Laureatosi giovanissimo all’Università di Pavia, è stato docente all’Università Cattolica dove ha insegnato dal 1954 al 1969. Tra le sue prime opere figura ‘La struttura originaria’, pubblicata nel 1958, libro che leggeva con passione anche il futuro cardinale di Milano Angelo Scola, allora suo allievo.

Per il novantesimo compleanno di Severino, la sua città, Brescia, dove era nato il 26 febbraio del 1929, lo aveva festeggiato con una giornata dedicata al suo pensiero filosofico, ospitata nel campus bresciano dell’Università Cattolica.


Pubblichiamo qui l’ultima intervista a Severino, apparsa su Avvenire il 25 maggio 2019, a firma di Monica Mondo di Tv2000. Si tratta della trascrizione parziale della videointervista che Monica Mondo realizzò per la puntata del programma Soul di domenica 26 maggio.

di Monica Mondo

Emanuele Severino, un gigante del pensiero. Inarrestabile, ineffabile, inesauribile. 90 anni e un monumento, come la summa, il sistema che nacque da una folgorazione, a 23 anni. E che non ha mai abbandonato, né hanno sgretolato il tempo, il dubbio, le incrinature esistenziali.

Lei è riconosciuto come tra i più grandi filosofi viventi, la imbarazza?
No, perché non lo credo. Insomma, qualche volta dicono frasi di questo genere.
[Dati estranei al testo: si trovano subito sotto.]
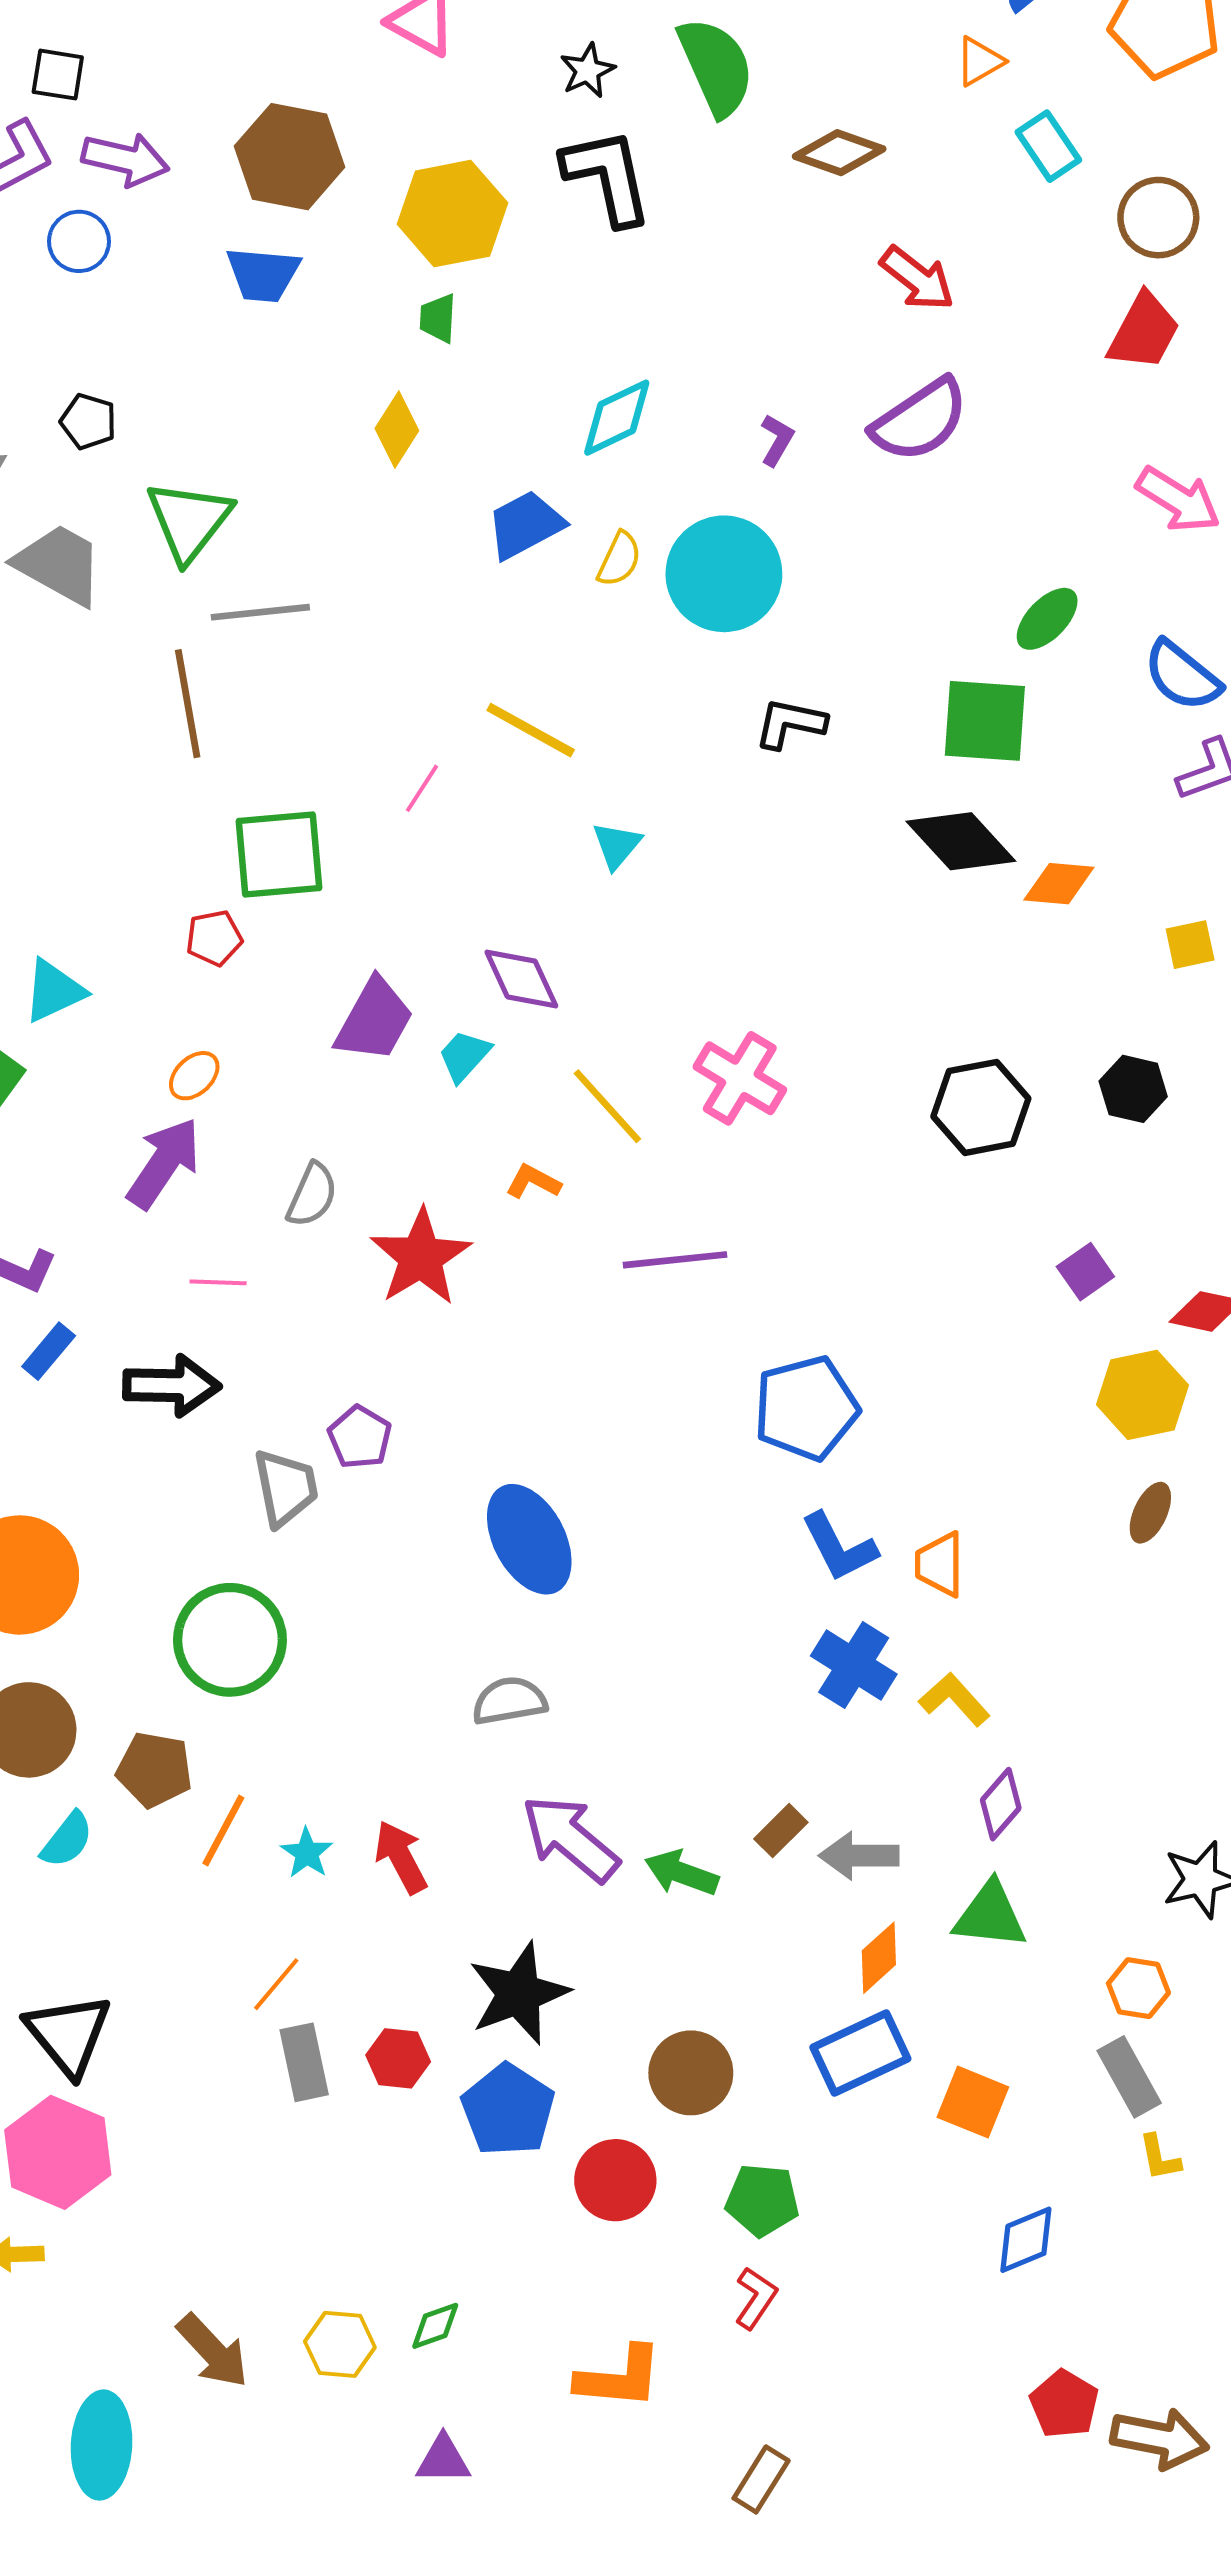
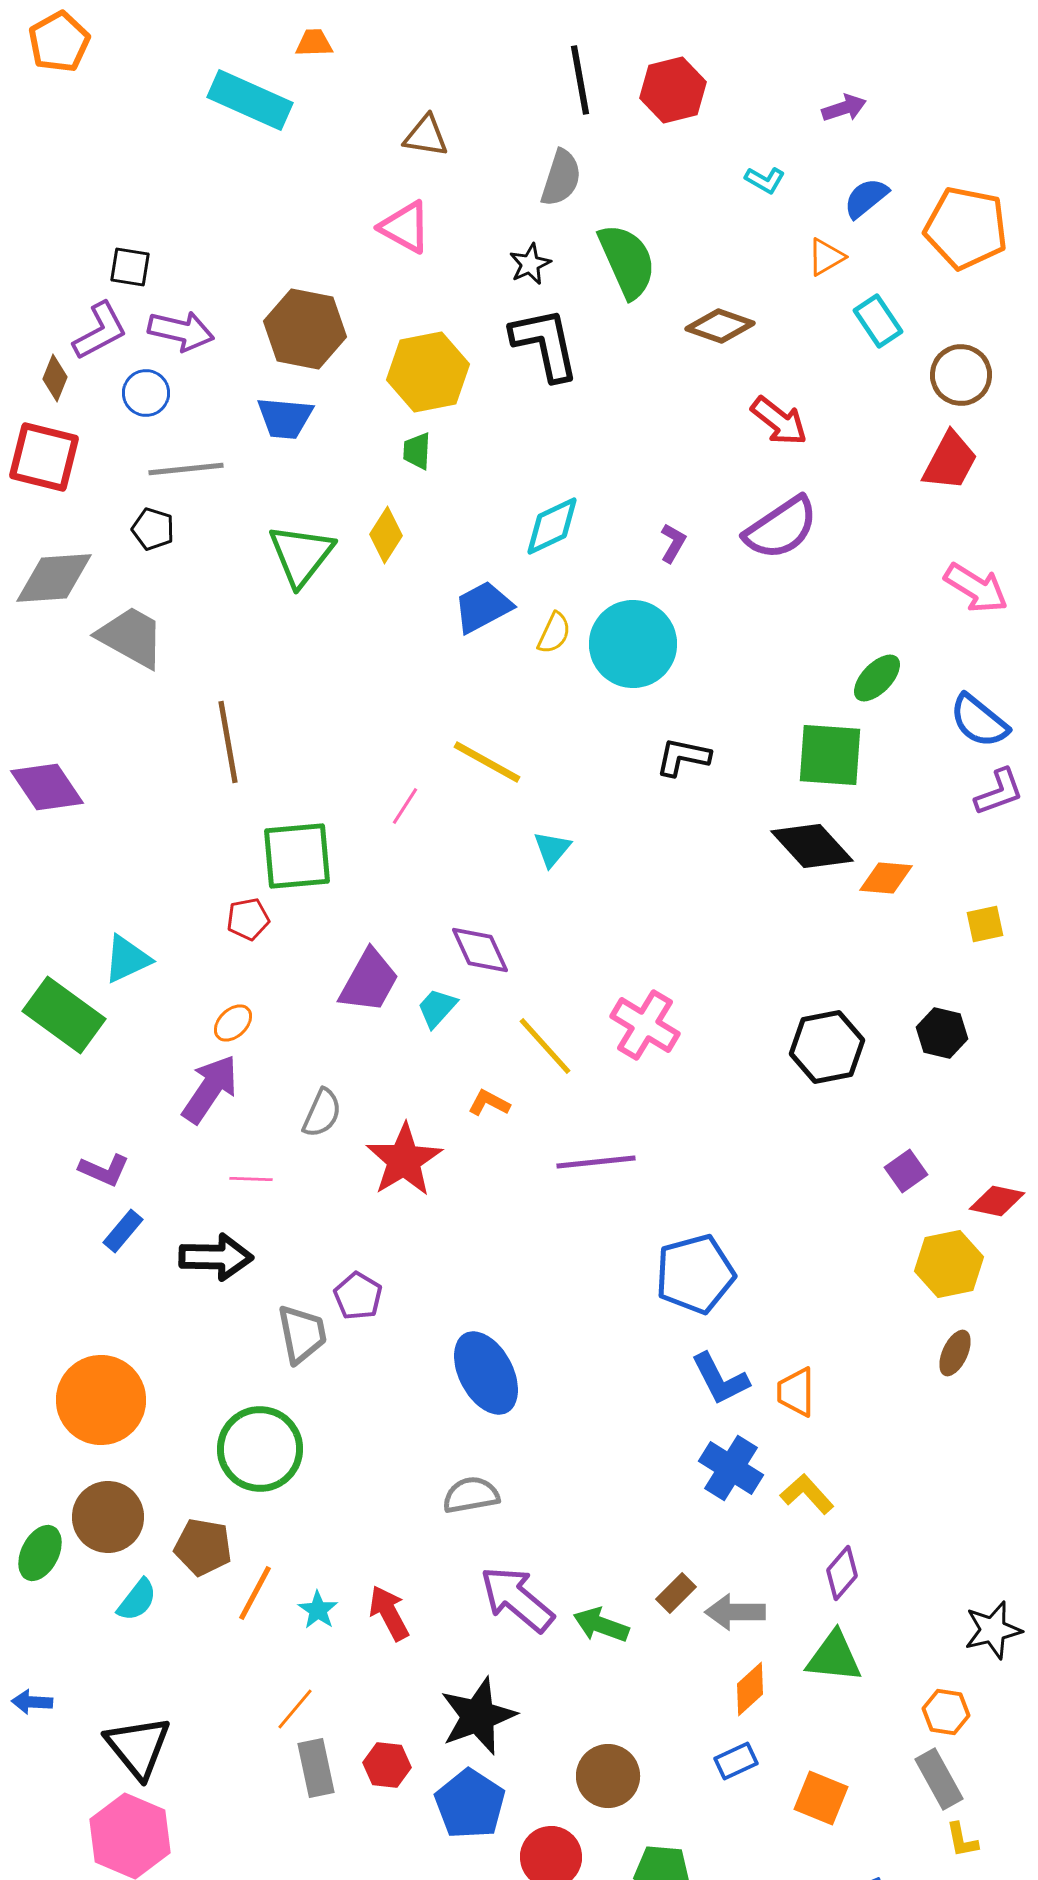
green triangle: (189, 521) -> (301, 555), moved
gray line: (260, 612) -> (186, 469), moved
blue rectangle: (860, 2053) -> (736, 1761), size x0.6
Lascio la responsabilità a chi le pronuncia.

L’ho detto apposta come provocazione, però è vero che sono decine le sue opere, e tradotte in molte lingue, l’ultima Testimoniando il destino, pubblicata da Adelphi. Il destino non è Dio, potrei dire riassumendo e banalizzando il percorso che l’ha portata da giovane dalla fede cattolica a tutta un’altra struttura del pensiero. Qual è il destino?
Forse è meglio dire che cos'è il destino. Restiamo all'etimo della parola. Ciò che sta. Intendendo quel de non come un moto da luogo ma come un intensificativo. Il latino dice deamare, che non vuol dire amare provenendo da, ma amare molto molto. Anche un'altra parola, devincere, vuol dire vincere definitivamente e radicalmente. Uso la parola destino per indicare questo "stare" che non si lascia scuotere da alcun'altra forza. Ora la questione più importante dal punto di vista della comunicazione culturale è come mai oggi che la cultura, non solo filosofica ma anche scientifica, respinge l'idea di un sapere stabile, come mai qualcuno ripropone “l'assolutamente stante”? L’eliminazione di ogni sapere definitivo proviene dal modo in cui la filosofia greca ha mosso i primi passi. Il destino, il divenire, mette in questione quei primi passi. Si comprende allora perché si torni a cercare l'assolutamente stabile.